The code in this repository uses TensorFlow and Python to analyze and classify images. The cnn_cifar.py module classifies images from the CIFAR-10 database and the img_proc.py module analyzes the content of input_aircraft.png.
To test practical image recognition applications, the Canadian Institute for Advanced Research (CIFAR) provides the CIFAR-10 and CIFAR-100 datasets. These datasets contain color images and classification labels.
The main site for the CIFAR-10 and CIFAR-100 datasets is here. The site provides three links for downloading the CIFAR-10 dataset: one for the Python version, one for the Matlab version, and a binary version. The code in the cnn_cifar.py module assumes that the images are available in the cifar-10-batches-py folder. For example, the first batch is cifar-10-batches-py/data_batch_1, the second is cifar-10-batches-py/data_batch_2, and so on.
CIFAR serializes the data in the CIFAR-10 files using a process called pickling. To read the data in Python, an application needs to import the pickle
module and call its load
method. For example, the following code accesses the data in data_batch_2:
import pickle
with open(‘cifar-10-batches-py/data_batch_2’, ‘rb’) as imgfile:
dict = pickle.load(imgfile)
imgfile.close()
The result is a dictionary with four keys:
batch_label
: Description of the batchlabels
: A list of the 10,000 labels of the batch’s imagesdata
: An ndarray containing the batch’s image datafilenames
: A list of the 10,000 PNGs that contain image data
Each image label is provided as an integer between 0 and 9. These values correspond to the ten categories that identify the content of the corresponding image. The categories are airplane (0), automobile (1), bird (2), cat (3), deer (4), dog (5), frog (6), horse (7), ship (8), and truck (9).
The ndarray provided by the data key contains 8-bit unsigned integers in a 10,000-by-3,072 element matrix. This matrix contains 10,000 rows and each row contains a 32-by-32 image with red, green, and blue components (32 x 32 x 3 = 3,072).

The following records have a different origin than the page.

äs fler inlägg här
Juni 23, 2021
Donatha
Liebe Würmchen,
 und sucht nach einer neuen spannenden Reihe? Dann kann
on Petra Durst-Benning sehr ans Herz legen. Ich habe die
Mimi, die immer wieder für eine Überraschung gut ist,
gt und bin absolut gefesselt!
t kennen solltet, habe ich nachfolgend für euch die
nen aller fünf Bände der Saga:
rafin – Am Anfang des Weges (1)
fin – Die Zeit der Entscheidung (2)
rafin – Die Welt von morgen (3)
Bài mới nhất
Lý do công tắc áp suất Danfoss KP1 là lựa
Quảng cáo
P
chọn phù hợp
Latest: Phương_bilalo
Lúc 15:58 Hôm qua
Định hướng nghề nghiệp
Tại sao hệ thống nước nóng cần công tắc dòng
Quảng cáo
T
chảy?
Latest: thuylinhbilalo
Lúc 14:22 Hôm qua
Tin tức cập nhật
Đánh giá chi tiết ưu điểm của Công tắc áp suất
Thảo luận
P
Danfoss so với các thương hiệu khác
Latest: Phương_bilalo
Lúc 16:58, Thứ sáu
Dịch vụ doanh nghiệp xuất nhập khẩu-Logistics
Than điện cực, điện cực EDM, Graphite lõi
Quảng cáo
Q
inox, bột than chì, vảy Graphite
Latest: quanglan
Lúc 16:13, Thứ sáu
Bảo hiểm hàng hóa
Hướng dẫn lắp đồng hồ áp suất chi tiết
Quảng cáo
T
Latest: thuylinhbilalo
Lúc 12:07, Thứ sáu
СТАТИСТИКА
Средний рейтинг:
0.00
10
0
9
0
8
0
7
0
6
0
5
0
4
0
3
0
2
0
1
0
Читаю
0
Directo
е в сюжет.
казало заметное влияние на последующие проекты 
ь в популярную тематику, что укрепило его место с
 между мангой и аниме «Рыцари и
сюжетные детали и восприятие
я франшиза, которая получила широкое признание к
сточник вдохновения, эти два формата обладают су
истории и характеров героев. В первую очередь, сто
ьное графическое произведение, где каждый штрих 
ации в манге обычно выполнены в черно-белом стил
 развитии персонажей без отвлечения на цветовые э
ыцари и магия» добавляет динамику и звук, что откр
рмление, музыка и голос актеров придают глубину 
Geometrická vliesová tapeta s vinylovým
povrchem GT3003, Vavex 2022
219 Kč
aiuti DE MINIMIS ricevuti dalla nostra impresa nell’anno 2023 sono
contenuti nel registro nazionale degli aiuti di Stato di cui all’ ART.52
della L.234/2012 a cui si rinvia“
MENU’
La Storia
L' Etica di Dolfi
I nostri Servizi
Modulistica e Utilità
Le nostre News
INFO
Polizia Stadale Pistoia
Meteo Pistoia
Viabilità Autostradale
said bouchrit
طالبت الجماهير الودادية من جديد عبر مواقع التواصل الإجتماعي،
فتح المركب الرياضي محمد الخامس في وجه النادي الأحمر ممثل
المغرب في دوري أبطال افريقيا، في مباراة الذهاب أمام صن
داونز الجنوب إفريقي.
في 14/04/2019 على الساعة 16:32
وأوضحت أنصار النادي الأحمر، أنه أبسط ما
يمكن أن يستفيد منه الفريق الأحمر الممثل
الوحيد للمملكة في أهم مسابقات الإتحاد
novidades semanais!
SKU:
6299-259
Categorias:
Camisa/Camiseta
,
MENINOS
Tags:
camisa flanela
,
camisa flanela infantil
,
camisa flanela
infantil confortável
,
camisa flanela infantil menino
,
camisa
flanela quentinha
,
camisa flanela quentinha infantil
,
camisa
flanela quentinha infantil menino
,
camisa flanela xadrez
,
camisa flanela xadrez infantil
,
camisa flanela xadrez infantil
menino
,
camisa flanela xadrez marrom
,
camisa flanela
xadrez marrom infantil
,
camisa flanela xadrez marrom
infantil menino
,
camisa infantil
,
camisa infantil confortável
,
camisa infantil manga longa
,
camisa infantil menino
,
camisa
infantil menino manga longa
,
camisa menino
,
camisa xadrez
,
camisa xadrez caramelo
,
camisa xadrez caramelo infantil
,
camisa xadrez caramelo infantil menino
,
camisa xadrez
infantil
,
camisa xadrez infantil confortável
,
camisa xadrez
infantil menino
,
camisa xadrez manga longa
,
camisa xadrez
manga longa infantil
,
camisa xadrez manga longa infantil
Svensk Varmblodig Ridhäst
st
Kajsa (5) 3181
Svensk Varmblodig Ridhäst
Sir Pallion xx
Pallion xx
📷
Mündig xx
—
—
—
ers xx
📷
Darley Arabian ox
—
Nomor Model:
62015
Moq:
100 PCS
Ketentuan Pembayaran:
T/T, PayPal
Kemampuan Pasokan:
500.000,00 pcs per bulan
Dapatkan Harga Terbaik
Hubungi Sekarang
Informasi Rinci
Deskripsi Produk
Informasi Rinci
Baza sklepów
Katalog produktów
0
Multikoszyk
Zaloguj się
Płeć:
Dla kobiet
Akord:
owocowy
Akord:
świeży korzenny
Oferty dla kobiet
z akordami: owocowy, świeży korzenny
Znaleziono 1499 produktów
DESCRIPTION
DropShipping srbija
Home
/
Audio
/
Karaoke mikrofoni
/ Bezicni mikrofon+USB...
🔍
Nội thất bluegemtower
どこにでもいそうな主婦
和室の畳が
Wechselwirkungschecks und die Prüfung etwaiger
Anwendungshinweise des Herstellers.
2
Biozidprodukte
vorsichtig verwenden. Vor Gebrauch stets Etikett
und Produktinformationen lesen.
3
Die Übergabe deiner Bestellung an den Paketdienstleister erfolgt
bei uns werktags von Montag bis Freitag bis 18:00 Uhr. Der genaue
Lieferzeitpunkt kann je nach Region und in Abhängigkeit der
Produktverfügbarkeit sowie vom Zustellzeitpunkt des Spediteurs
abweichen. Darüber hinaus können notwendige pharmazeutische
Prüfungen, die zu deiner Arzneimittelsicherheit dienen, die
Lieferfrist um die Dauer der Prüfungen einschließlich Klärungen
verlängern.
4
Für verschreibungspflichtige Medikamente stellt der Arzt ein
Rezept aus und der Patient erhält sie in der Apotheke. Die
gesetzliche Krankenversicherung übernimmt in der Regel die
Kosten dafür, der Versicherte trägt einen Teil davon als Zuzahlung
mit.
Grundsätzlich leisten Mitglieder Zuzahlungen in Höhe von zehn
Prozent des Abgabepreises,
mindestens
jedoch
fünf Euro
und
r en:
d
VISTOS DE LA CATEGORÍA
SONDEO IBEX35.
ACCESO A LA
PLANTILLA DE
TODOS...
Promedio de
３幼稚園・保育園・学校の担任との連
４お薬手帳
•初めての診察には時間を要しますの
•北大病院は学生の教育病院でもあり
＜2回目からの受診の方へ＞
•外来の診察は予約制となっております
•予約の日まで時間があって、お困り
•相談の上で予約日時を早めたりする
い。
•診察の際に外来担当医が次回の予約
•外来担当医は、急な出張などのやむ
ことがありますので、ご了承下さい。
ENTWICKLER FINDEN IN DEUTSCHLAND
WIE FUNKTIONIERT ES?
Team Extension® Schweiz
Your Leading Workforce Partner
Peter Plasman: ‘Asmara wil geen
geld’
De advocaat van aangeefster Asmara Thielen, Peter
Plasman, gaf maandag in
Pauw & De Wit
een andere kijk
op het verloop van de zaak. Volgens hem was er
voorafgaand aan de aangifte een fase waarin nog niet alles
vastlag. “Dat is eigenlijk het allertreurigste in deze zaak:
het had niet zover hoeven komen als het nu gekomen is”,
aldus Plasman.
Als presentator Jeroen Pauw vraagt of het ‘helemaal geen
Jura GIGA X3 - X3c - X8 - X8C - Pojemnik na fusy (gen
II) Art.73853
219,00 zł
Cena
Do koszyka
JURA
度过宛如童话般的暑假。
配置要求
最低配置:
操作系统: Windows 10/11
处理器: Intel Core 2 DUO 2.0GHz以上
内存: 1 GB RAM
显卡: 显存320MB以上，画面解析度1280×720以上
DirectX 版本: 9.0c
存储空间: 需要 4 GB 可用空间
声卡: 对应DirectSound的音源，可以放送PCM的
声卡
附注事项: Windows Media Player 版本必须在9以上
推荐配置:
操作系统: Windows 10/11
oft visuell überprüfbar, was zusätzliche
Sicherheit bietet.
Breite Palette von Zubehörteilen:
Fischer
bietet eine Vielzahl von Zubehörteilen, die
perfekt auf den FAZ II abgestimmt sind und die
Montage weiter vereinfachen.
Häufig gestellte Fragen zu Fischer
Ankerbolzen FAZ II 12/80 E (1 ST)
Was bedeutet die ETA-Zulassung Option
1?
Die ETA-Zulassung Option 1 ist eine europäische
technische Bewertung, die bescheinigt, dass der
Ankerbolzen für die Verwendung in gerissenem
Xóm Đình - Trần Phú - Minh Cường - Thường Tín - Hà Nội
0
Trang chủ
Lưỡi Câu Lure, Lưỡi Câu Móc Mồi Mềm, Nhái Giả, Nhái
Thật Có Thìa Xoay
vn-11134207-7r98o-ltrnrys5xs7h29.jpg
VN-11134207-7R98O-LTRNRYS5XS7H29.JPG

The cnn_cifar.py module starts by loading the CIFAR-10 training images and labels. Then it performs four operations:
- Concatenates the training images into one (50,000-by-3,072) ndarray. Concatenates the training labels into one (50,000-by-1) ndarray.
- Converts the elements of the image ndarray to floating-point values.
- Reshapes the image ndarray to [50,000, 32, 32, 3]. The last element identifies the number of channels per pixel (R, G, and B).
- Converts the label ndarray to a one-shot ndarray (50,000-by-10).
To process the image data, the application creates four convolution layers, three dropout layers, and three pooling layers. The convolution layers use 32 filters of size 5x5, and they all use a ReLU to serve as the activation function. The pooling layers set their block size to 2x2 and their strides to 2. As a result, each output image of the pooling layer has half the dimensions of the corresponding input image.
After the convolution and pooling layers, the module flattens the image data and passes it to two fully-connected layers. The first fully-connected layer has 256 nodes and uses a ReLU to serve as its activation function. The second fully-connected layer has 10 nodes, and when its processing is complete, its output is passed to a softmax function for classification into one of the ten categories.
A TensorFlow application can remove noise from an image by performing convolution with a 3-by-3 filter with constant elements. The img_proc.py module performs convolution and five other operations:
- Changes the image’s contrast by calling tf.image.adjust_contrast
- Mirrors the image horizontally by calling tf.image.flip_left_right
- Converts the data to PNG format and writes the data to a PNG file
- Generates summary data for viewing the image in TensorBoard
- Stores the resulting pixels in a file named output_aircraft.png
The process of generating summary data for an image is like that of generating data for a tensor. The only difference is that the application needs to call tf.summary.image
instead of tf.summary.scalar
or tf.summary.histogram
. The function’s signature is given as follows:
tf.summary.image(name, tensor, max_outputs=3, collections=None, family=None)
The name
parameter provides the label that TensorFlow will associate with the image. The function accepts the image data through the tensor parameter, and the tensor’s shape must be [batch_size, height, width, num_channels].
The img_proc.py module creates an operation that generates summary data for img_tensor
with the following code:
summary_op = tf.summary.image(‘Output’, img_tensor)
After creating this operation, the application executes it in a session and uses a FileWriter to print the protocol buffer to an event file. When launched, TensorBoard will read this event file and display the graphical content of img_tensor
.